Every line below that holds the string "transz" should be copied out.

--- Records shown ---

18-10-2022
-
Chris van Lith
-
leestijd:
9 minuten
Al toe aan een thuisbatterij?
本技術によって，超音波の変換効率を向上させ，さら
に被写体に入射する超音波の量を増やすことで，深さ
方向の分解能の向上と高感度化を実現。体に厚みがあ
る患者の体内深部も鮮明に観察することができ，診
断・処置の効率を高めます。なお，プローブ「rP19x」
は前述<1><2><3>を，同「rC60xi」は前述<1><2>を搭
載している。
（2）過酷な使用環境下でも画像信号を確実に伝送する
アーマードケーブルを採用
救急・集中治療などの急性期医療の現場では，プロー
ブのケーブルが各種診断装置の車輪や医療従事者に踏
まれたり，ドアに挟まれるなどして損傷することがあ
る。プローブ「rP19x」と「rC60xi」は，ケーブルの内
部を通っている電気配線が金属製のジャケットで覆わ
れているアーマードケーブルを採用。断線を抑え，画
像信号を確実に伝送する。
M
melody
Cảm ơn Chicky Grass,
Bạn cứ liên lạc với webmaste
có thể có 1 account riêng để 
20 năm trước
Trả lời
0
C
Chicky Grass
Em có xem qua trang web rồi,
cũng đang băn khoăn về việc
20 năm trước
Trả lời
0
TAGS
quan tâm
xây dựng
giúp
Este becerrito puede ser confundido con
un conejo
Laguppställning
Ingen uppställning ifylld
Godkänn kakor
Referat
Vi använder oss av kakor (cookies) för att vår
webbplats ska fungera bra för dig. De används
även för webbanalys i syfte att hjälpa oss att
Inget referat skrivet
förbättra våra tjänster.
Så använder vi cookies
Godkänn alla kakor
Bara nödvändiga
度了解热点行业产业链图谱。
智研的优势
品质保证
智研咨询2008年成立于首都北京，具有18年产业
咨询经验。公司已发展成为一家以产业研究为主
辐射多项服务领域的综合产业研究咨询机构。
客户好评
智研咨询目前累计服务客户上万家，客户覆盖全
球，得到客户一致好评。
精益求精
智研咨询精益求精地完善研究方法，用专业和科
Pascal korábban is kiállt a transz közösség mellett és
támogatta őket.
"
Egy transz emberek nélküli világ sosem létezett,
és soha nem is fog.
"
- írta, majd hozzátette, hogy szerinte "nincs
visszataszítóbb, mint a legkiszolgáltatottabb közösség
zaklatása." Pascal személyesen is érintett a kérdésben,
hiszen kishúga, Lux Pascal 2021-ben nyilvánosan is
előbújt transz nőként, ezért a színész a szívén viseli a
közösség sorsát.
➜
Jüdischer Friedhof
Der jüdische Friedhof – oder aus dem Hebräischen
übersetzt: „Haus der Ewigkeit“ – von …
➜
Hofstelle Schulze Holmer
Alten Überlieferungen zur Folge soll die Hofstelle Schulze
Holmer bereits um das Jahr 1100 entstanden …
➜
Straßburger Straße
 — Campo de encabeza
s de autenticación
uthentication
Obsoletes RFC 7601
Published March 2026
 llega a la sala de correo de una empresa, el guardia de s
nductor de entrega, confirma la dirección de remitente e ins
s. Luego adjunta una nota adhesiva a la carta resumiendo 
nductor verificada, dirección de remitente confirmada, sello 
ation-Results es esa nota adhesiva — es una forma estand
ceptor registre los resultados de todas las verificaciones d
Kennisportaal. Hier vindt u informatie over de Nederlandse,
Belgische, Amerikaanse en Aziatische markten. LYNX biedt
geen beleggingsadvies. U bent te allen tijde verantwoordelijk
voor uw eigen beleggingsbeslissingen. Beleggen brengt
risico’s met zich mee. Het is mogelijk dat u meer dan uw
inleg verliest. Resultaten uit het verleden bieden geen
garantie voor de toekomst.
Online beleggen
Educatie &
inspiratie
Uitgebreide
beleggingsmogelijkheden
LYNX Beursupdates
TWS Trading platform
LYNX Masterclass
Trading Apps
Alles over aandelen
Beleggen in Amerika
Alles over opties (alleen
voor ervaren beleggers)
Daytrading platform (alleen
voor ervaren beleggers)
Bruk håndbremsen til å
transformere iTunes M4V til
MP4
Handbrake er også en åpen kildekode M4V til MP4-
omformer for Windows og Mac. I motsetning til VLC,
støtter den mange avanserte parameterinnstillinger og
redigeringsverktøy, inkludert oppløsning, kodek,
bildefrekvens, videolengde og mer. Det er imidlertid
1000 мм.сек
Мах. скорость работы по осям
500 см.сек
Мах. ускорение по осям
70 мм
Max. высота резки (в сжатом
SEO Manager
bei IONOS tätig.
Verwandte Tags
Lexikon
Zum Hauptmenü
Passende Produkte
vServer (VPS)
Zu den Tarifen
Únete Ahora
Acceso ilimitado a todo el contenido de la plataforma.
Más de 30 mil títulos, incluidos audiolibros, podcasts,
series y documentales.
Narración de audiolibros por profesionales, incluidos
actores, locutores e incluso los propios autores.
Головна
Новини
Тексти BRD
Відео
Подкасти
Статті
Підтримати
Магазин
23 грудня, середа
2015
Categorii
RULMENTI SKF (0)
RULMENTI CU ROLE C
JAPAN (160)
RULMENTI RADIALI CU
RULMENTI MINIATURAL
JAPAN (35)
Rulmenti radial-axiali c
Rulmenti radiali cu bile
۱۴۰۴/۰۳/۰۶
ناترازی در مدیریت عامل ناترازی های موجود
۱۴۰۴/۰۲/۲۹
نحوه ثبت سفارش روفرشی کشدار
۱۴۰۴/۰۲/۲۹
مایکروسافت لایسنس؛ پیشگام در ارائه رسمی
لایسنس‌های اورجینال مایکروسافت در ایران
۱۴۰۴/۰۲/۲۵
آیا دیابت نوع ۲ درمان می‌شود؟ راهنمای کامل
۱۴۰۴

---

Task result:
Pascal korábban is kiállt a transz közösség mellett és
Egy transz emberek nélküli világ sosem létezett,
előbújt transz nőként, ezért a színész a szívén viseli a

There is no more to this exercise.